= Hamilton baronets of Silvertonhill (1646) =

Escutcheon of the Hamilton baronets of Silvertonhill

The Hamilton baronetcy, of Silvertonhill in the County of Lanark, was created in the Baronetage of Nova Scotia in 1646 (or in 1642, according to Cokayne, see note) for Robert Hamilton, a Royalist and favourite of Charles I. He was a descendant of Alexander Hamilton of Silvertonhill, brother of James Hamilton, 1st Lord Hamilton (ancestor of the Dukes of Hamilton and the Dukes of Abercorn).

== Hamilton baronets, of Silvertonhill (1646) ==
- Sir Robert Hamilton, 1st Baronet (died c. 1670), MP for Lanarkshire (1661–1663).
- Col.
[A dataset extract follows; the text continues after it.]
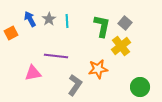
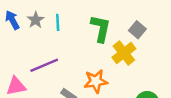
gray square: (125, 23) -> (137, 30), moved
purple line: (56, 56) -> (44, 65), turned -30

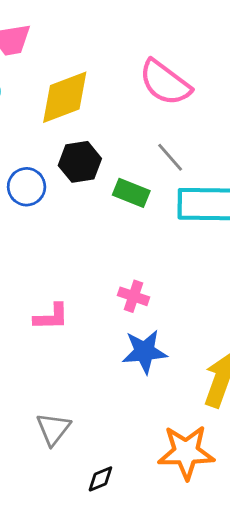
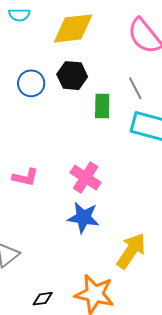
green rectangle: (131, 193) -> (102, 106), turned 55
pink cross: (134, 296) -> (86, 178), size x1.4
black diamond: (100, 479) -> (43, 299), moved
Sir Robert Hamilton, 2nd Baronet (died 1708), MP for Lanarkshire (1678), served in the Earl of Leven's Regiment.
- Sir John Hamilton, 3rd Baronet (died 1748)
- Lt-Gen. Sir Robert Hamilton, 4th Baronet (died 1786), colonel of the 108th Regiment in 1762, and from 1770 colonel of the 40th Regiment
- Sir Frederic Hamilton, 5th Baronet (1777–1853), who succeeded to the baronetcy directly from his grandfather (his father, John William Hamilton, having predeceased his own father in 1781). According to his father's memorial stone in Chester Cathedral, his father John had been Secretary of the War Department in the Kingdom of Ireland's government, and Frederic was one of eight legitimate children he had with his wife Mary-Anne.
- Sir Robert North Collie Hamilton, 6th Baronet KCB (1802–1887)
- Capt. Sir Frederic Harding Anson Hamilton, 7th Baronet (1836–1919), who served as a Major in the 60th Rifles and succeeded his father in 1887. On 28 September 1865 at St. George's Church, Montreal he married Mary Jane, daughter of Thomas W. Willan, a barrister of Lincoln's Inn and Clerk of the Crown at Quebec, and his wife Julia, fourth daughter of Hon. Louis Gugy, MLC. The couple had two sons and four daughters.
- Maj. Sir Robert Caradoc Hamilton, 8th Baronet (1877–1959)
- Sir (Robert Charles) Richard Caradoc Hamilton, 9th Baronet (1911–2001)
- Sir Andrew Caradoc Hamilton, 10th Baronet (born 1953)
The heir presumptive to the baronetcy is Paul Howden Hamilton (born 1951). He is descended from the younger son of the 7th Baronet.